A fuga do meu eu
Alguma vez, em meio à correria que preenche cada dia (de
cada mês e de cada ano) de nossas vidas, nos raros momentos de “respiro”, você
se perguntou o que fazer com o tempo livre? Por “correria” não me refiro apenas
ao trabalho ou ao estudo, mas igualmente aos lazeres. Quando não nos ocupamos
com nossas obrigações, logo procuramos estar com alguém. Se não estamos com
alguém, por sua vez, procuramos algo para assistir ou para ler, ou praticamos
algum esporte. O lazer acaba fazendo parte da correria, porque nós mesmos o
colocamos nesse lugar. Nossas gerações, mais do que as de séculos anteriores,
cresceram acostumadas a criar e buscar ocupações que nos impeçam de pensar em
nós mesmos de forma menos superficial. A correria que se atribuiria apenas às
“obrigações” estende-se também ao pão e circo.
É de comum conhecimento que a expressão “pão e circo” nasceu
da Roma antiga, quando os imperadores controlavam a plebe através da distração
do pão e dos espetáculos no coliseu. O conceito transcende a sua época de nascimento
de forma a permanecer aplicável aos dias de hoje. É muito comum, por exemplo,
atribuir essa ideia ao futebol, que distrai as massas dos reais problemas do
país. Seu significado, porém, pode ser estendido aos lazeres como um todo.
Qualquer um que pense no lazer como uma diversão em si mesma, está se
enganando, uma vez que a sua função é a de ocupar o tempo quando não estamos
cumprindo nossos deveres. Evidentemente que (pelo próprio conceito de lazer)
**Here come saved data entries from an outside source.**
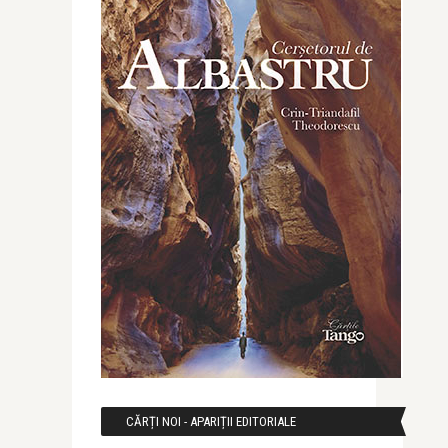
CĂRȚI NOI - APARIȚII EDITORIALE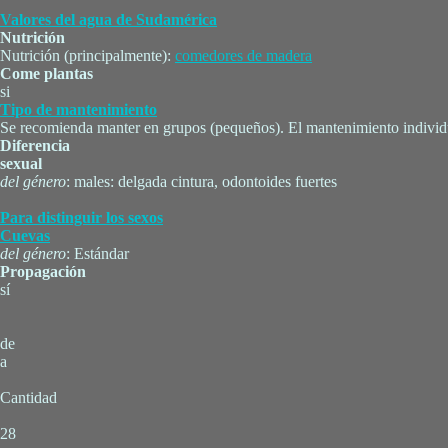
Valores del agua de Sudamérica
Nutrición
Nutrición (principalmente):
comedores de madera
Come plantas
si
Tipo de mantenimiento
Se recomienda manter en grupos (pequeños). El mantenimiento individu
Diferencia
sexual
del género
: males: delgada cintura, odontoides fuertes
Para distinguir los sexos
Cuevas
del género
: Estándar
Propagación
sí
de
a
Cantidad
28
essa ocupação se dá de forma boa e divertida, mas não por isso deixa de ser um
preenchimento da lacuna criada pelo momento de ócio.
Durante a semana, quando encerramos nossas atividades,
buscamos sair com outras pessoas, praticar academia, ou simplesmente colocar as
séries em dia. Nos finais de semana isso é “oficialmente” ampliado. Qualquer um
pode ir para o “happy hour” numa quarta-feira, mas a sexta-feira é o dia em que
isso costuma se tornar uma lei. Os sábados à noite devem obrigatoriamente ser
aproveitados da forma mais “descolada” possível. Quando você já adora a série a
ser colocada em dia, ou gosta muito da(s) pessoa(s) com quem irá sair, os motivos
para se ocupar o tempo são mais honestos. Quantas vezes, porém, em determinada
ocasião, não havia ninguém interessante disponível, ou as suas séries e livros
favoritos já haviam sido finalizados, e você simplesmente “procurou” algo para
fazer? Mesmo que, em último caso, tenha optado por “não fazer nada”, a tendência é abrir o Instagram, Facebook ou
Twitter.
Não há mais tempo para pensar em si mesmo, para absorver o
que está acontecendo, sentir a brisa que bate em seu rosto durante a viagem
nessa estrada que é a vida. É nesse sentido que o lazer se torna pão e circo. É
muito diferente de conhecer alguém legal por acidente, ou de estar passando
pela sala enquanto alguém está assistindo a algum programa e você acaba se
interessando. As pessoas sentem-se obrigadas a estarem praticando alguma coisa,
sejam umas rodadas no bar com amigos, seja até mesmo sexo. Todo tipo de lazer
deixou de ser algo que acontece com alguma naturalidade, passou a ser uma
obrigação tão forte quanto o estudo ou o trabalho. Pode-se dizer que (grosso
modo, evidentemente) o ritmo das vidas contemporâneas se divide, sobretudo, em
trabalho e pão e circo. Até mesmo o que deveria ser algo ainda mais bonito e
natural, como apaixonar-se (e talvez constituir algo, como casamento e família),
para muitos é só uma obrigação a ser cumprida, uma meta de vida para sentir que
não é uma pessoa inútil. Apesar de o trabalho ocupar nossas mentes de forma igual, ao menos é dele que tiramos o nosso sustento básico. Contudo, há uma diferença entre quando essa ocupação se dá de forma consciente e quando se dá de forma "bitolada", assim como é enorme a diferença entre a função primária/tradicional do trabalho e essa nova.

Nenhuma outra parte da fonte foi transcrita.